* WORK TO COMPLETE: Scan the records below for the line containing "om de 1m set uit te breiden met een Y-stuk" and the line containing "Reparación de filtraciones". Copy both, plus every line between, exactly.

* DATA:
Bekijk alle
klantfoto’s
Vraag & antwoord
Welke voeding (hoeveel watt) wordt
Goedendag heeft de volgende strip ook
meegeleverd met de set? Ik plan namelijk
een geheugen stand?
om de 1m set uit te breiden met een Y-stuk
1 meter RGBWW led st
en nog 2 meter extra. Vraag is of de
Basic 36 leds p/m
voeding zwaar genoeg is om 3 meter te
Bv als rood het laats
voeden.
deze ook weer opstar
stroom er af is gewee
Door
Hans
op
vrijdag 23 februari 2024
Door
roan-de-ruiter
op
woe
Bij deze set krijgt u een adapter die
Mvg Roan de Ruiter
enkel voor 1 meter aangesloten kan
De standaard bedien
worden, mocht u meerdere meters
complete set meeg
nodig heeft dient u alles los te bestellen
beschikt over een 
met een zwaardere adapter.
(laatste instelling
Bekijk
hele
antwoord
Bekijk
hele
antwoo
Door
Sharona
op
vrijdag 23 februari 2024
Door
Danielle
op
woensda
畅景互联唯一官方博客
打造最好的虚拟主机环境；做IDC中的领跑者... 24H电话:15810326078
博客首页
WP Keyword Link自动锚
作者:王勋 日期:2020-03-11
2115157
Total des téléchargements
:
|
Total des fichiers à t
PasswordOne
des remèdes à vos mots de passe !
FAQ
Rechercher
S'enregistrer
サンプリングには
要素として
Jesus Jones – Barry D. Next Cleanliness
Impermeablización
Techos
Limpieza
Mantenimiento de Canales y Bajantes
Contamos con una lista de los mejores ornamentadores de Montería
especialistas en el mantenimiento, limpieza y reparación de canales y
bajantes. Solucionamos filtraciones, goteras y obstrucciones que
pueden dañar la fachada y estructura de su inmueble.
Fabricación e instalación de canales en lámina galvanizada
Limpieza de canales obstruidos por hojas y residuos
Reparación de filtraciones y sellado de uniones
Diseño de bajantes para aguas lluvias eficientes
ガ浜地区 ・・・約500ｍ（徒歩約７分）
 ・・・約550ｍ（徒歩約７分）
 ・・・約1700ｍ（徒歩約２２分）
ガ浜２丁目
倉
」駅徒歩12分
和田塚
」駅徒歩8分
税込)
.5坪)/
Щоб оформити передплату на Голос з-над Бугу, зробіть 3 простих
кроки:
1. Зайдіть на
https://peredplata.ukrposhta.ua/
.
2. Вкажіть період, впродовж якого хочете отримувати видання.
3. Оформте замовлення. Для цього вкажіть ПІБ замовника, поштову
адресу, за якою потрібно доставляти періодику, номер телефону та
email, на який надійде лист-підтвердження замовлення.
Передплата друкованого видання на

* WRITTEN SOLUTION:
om de 1m set uit te breiden met een Y-stuk
1 meter RGBWW led st
en nog 2 meter extra. Vraag is of de
Basic 36 leds p/m
voeding zwaar genoeg is om 3 meter te
Bv als rood het laats
voeden.
deze ook weer opstar
stroom er af is gewee
Door
Hans
op
vrijdag 23 februari 2024
Door
roan-de-ruiter
op
woe
Bij deze set krijgt u een adapter die
Mvg Roan de Ruiter
enkel voor 1 meter aangesloten kan
De standaard bedien
worden, mocht u meerdere meters
complete set meeg
nodig heeft dient u alles los te bestellen
beschikt over een 
met een zwaardere adapter.
(laatste instelling
Bekijk
hele
antwoord
Bekijk
hele
antwoo
Door
Sharona
op
vrijdag 23 februari 2024
Door
Danielle
op
woensda
畅景互联唯一官方博客
打造最好的虚拟主机环境；做IDC中的领跑者... 24H电话:15810326078
博客首页
WP Keyword Link自动锚
作者:王勋 日期:2020-03-11
2115157
Total des téléchargements
:
|
Total des fichiers à t
PasswordOne
des remèdes à vos mots de passe !
FAQ
Rechercher
S'enregistrer
サンプリングには
要素として
Jesus Jones – Barry D. Next Cleanliness
Impermeablización
Techos
Limpieza
Mantenimiento de Canales y Bajantes
Contamos con una lista de los mejores ornamentadores de Montería
especialistas en el mantenimiento, limpieza y reparación de canales y
bajantes. Solucionamos filtraciones, goteras y obstrucciones que
pueden dañar la fachada y estructura de su inmueble.
Fabricación e instalación de canales en lámina galvanizada
Limpieza de canales obstruidos por hojas y residuos
Reparación de filtraciones y sellado de uniones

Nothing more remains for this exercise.